■ **Source records**

═══

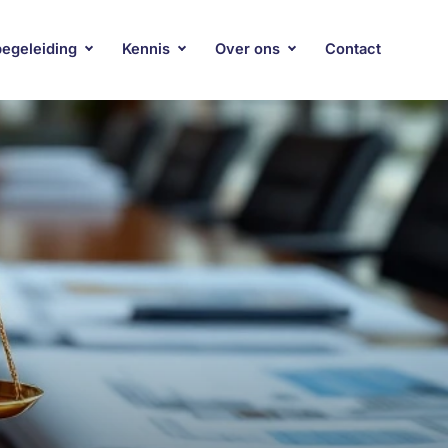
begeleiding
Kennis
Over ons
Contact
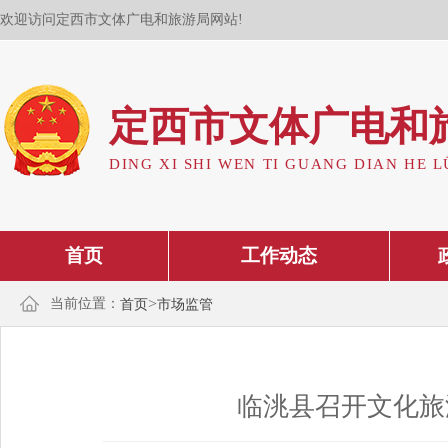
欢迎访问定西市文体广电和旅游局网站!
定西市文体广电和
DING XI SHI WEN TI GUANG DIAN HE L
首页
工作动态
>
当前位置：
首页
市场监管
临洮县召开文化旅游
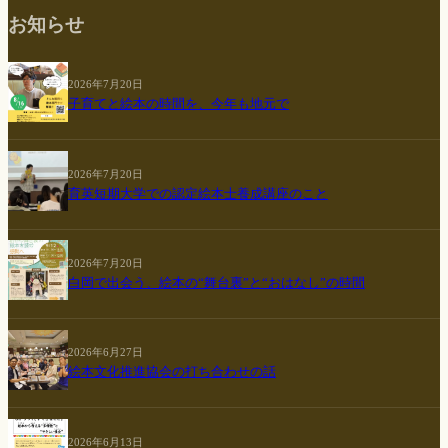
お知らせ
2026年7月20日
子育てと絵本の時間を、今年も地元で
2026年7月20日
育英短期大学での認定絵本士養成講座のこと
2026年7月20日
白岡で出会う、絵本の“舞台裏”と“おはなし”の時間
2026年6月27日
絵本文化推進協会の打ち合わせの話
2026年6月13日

═══

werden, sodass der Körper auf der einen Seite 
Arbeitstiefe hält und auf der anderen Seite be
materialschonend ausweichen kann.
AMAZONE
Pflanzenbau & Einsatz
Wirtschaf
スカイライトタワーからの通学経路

═══

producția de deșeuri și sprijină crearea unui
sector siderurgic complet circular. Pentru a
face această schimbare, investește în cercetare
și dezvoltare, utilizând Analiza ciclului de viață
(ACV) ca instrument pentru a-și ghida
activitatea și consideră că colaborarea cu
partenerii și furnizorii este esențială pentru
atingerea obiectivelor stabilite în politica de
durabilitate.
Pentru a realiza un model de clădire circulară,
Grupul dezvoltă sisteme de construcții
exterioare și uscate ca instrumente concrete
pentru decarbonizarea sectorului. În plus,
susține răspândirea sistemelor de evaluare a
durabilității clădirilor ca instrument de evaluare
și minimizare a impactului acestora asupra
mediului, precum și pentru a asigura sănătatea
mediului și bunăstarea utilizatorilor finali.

═══

■ **What you will do**
Retype only the lines above between the line with "(ACV) ca instrument pentru a-și ghida" and the line with "exterioare și uscate ca instrumente concrete", counting those two lines as well, and keep every character as it is.

■ **Result of the task**
(ACV) ca instrument pentru a-și ghida
activitatea și consideră că colaborarea cu
partenerii și furnizorii este esențială pentru
atingerea obiectivelor stabilite în politica de
durabilitate.
Pentru a realiza un model de clădire circulară,
Grupul dezvoltă sisteme de construcții
exterioare și uscate ca instrumente concrete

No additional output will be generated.